== RECORDS PROVIDED
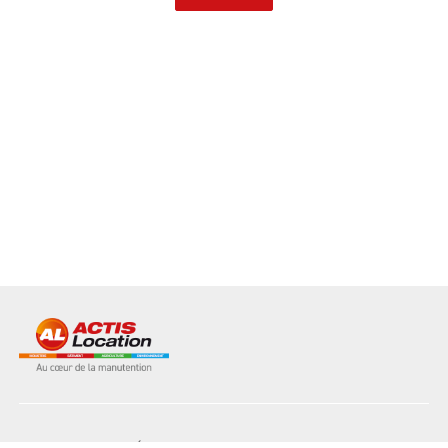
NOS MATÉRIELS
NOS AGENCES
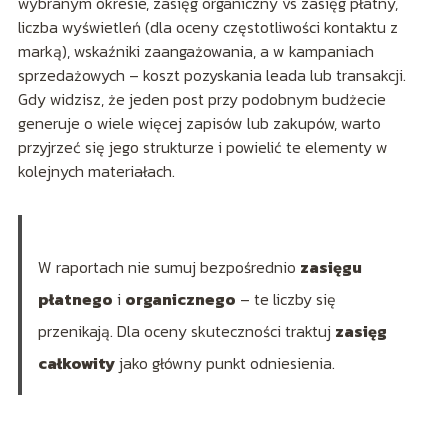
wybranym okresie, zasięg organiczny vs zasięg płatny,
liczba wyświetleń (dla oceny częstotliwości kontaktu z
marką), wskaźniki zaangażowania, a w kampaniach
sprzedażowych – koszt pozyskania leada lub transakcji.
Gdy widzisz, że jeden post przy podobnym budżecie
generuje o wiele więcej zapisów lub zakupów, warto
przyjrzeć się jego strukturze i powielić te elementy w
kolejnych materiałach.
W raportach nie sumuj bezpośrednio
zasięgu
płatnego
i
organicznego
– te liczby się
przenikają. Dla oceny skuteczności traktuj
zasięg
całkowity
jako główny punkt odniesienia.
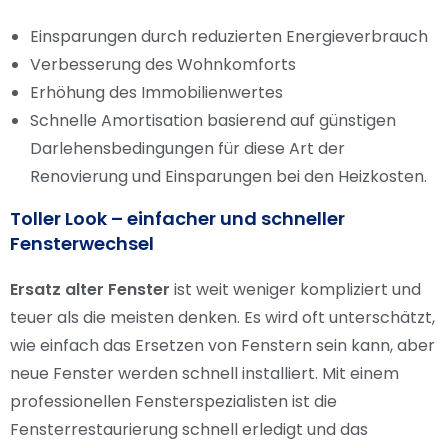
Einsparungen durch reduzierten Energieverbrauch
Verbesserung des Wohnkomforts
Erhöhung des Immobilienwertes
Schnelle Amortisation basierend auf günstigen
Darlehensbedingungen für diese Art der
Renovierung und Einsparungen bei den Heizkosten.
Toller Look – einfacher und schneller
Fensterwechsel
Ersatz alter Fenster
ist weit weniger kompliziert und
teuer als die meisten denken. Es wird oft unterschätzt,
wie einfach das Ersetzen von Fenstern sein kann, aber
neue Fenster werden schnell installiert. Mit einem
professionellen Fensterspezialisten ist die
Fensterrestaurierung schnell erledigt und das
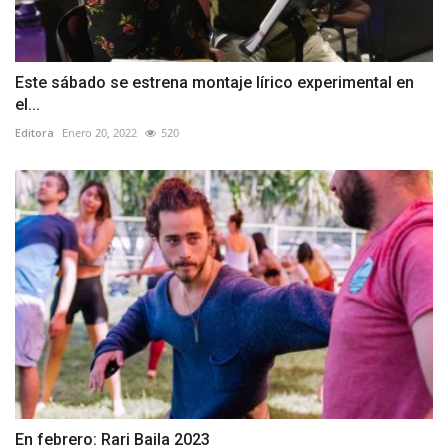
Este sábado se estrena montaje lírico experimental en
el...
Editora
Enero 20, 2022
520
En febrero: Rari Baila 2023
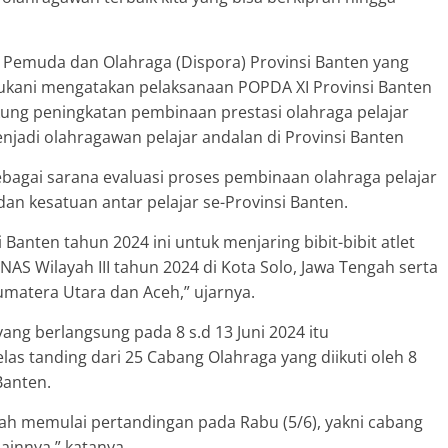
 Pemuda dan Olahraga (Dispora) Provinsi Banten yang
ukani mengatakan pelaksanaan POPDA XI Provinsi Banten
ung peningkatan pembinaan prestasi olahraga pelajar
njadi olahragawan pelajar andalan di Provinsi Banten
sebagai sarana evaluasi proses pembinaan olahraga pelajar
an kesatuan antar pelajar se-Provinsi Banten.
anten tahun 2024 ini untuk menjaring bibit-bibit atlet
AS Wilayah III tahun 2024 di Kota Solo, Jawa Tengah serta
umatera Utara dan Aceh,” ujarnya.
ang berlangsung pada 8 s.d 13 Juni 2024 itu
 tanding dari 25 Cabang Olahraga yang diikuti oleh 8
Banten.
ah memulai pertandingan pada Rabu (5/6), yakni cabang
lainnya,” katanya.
====
▶ AIM OF THE EXERCISE: If a line of the data above contains "pelajar", copy it out.

▶ EXERCISE RESULT:
ung peningkatan pembinaan prestasi olahraga pelajar
njadi olahragawan pelajar andalan di Provinsi Banten
sebagai sarana evaluasi proses pembinaan olahraga pelajar
an kesatuan antar pelajar se-Provinsi Banten.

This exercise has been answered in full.